Apologies, I know this issue has been asked several times, but still not sure exactly how to configure my way out of it.
We are running 1.3.0 on Linux. Our application rotates log files, and at times of major error, can log to such a degree that filebeat cannot keep up. During these times we have space issues as file beat has file handles to deleted files.
He have our filebeat.yml as follows:
prospectors:
# Each - is a prospector. Below are the prospector specific configurations
-
paths:
- /foo/log/bar/server.log
input_type: log
ignore_older: 15m
document_type: jbosslog
scan_frequency: 10s
The log rolling rolls to names such as server.log.1 (up to 40). I think what happens is that we get so backed up that server.log.40 is not finished sending to logstash when the next log rotation happens and the file that was server.log.40 is deleted for good.
So we end up with a pile up like this:
# lsof |grep -i deleted
filebeat 3367 root 1r REG 253,2 52428928 131082 /usr/local/nuance/log/id/server.log.40 (deleted)
filebeat 3367 root 2r REG 253,2 52428849 132141 /usr/local/nuance/log/id/server.log.40 (deleted)
filebeat 3367 root 4r REG 253,2 52428848 131120 /usr/local/nuance/log/id/server.log.40 (deleted)
filebeat 3367 root 5r REG 253,2 52428846 131155 /usr/local/nuance/log/id/server.log.40 (deleted)
filebeat 3367 root 6r REG 253,2 52428897 132116 /usr/local/nuance/log/id/server.log.40 (deleted)
filebeat 3367 root 7r REG 253,2 52428963 131134 /usr/local/nuance/log/id/server.log.40 (deleted)
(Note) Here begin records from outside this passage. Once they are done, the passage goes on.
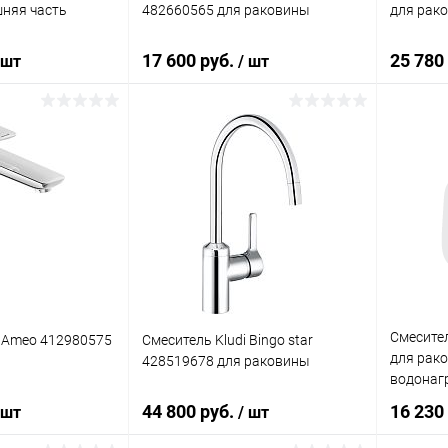
няя часть
482660565 для раковины
для рак
17 600 руб.
25 780
 шт
/ шт
корзину
В корзину
ик
Сравнение
Купить в 1 клик
Сравнение
Купит
Под заказ
В избранное
Под заказ
В изб
Смесител
i Ameo 412980575
Смеситель Kludi Bingo star
для рак
428519678 для раковины
водонаг
44 800 руб.
16 230
 шт
/ шт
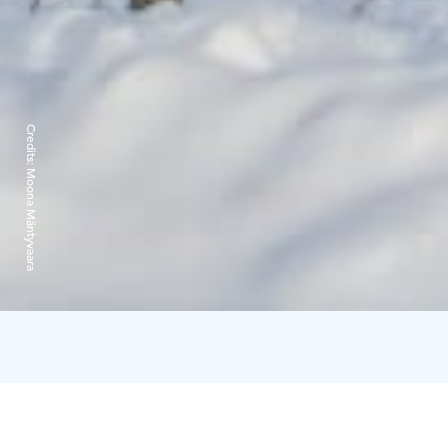
Credits:
Moona Mäntyvaara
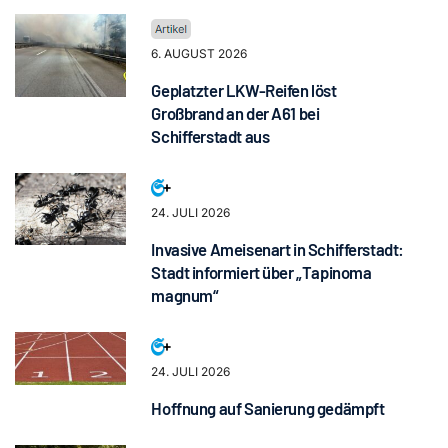
6. AUGUST 2026
Geplatzter LKW-Reifen löst
Großbrand an der A61 bei
Schifferstadt aus
24. JULI 2026
Invasive Ameisenart in Schifferstadt:
Stadt informiert über „Tapinoma
magnum“
24. JULI 2026
Hoffnung auf Sanierung gedämpft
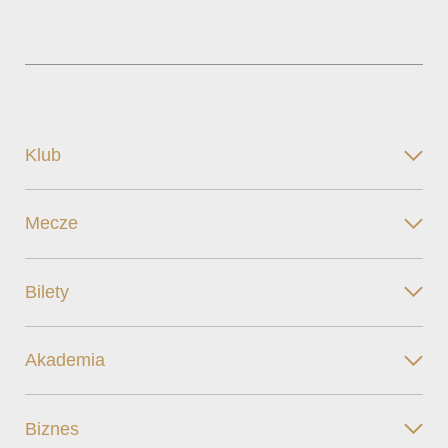
Klub
Mecze
Bilety
Akademia
Biznes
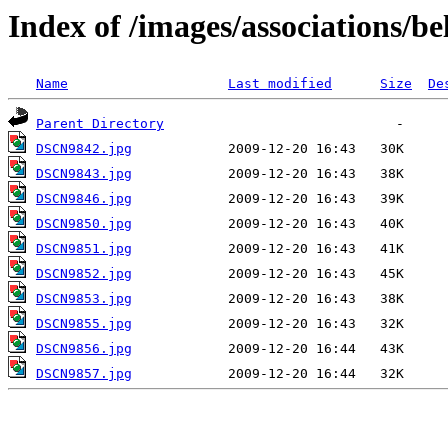
Index of /images/associations/be
Name
Last modified
Size
De
Parent Directory
DSCN9842.jpg
DSCN9843.jpg
DSCN9846.jpg
DSCN9850.jpg
DSCN9851.jpg
DSCN9852.jpg
DSCN9853.jpg
DSCN9855.jpg
DSCN9856.jpg
DSCN9857.jpg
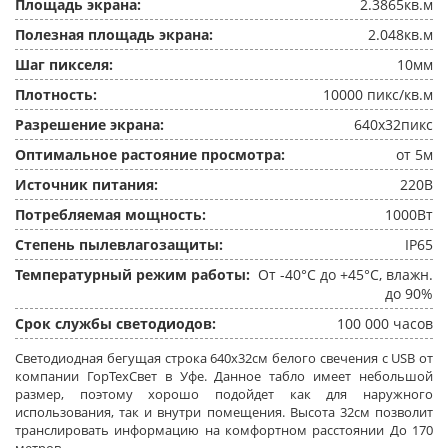
Площадь экрана:
2.3865кв.м
Полезная площадь экрана:
2.048кв.м
Шаг пикселя:
10мм
Плотность:
10000 пикс/кв.м
Разрешение экрана:
640x32пикс
Оптимальное растояние просмотра:
от 5м
Источник питания:
220В
Потребляемая мощность:
1000Вт
Степень пылевлагозащиты:
IP65
Температурный режим работы:
От -40°C до +45°C, влажн.
до 90%
Срок службы светодиодов:
100 000 часов
Светодиодная бегущая строка 640x32см белого свечения c USB от
компании ГорТехСвет в Уфе. Данное табло имеет небольшой
размер, поэтому хорошо подойдет как для наружного
использования, так и внутри помещения. Высота 32см позволит
транслировать информацию на комфортном расстоянии До 170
It is my understanding that "close_older" is not coming into play in this case since that clock does not apply if we are not caught up on a file. Is this correct?
I am not using "force_close_files" since I would like to avoid losing data as much as possible, and this condition (app logging excessively) is rare. Normally, filebeat might get a little behind but not that much, so we expect to catch up on a file before it is finally deleted. force_close_files will close the file handle every time the file name changes, and since these files are being rotated they will not be written to again. So if we are not caught up on the file, whatever we have not yet sent to logstash will be lost, right?
I would like to have the flexibility to configure this somehow in between, so we don't force close on every file rotation, but when we get really far behind like this and the file is deleted (as opposed to just being rotated) we close, even if we are not caught up for a file. Is there anyway I can accomplish this?
One option I was thinking of is writing a script to detect when filebeat has a handle to a deleted file (maybe just one called server.log.40?) and restart filebeat.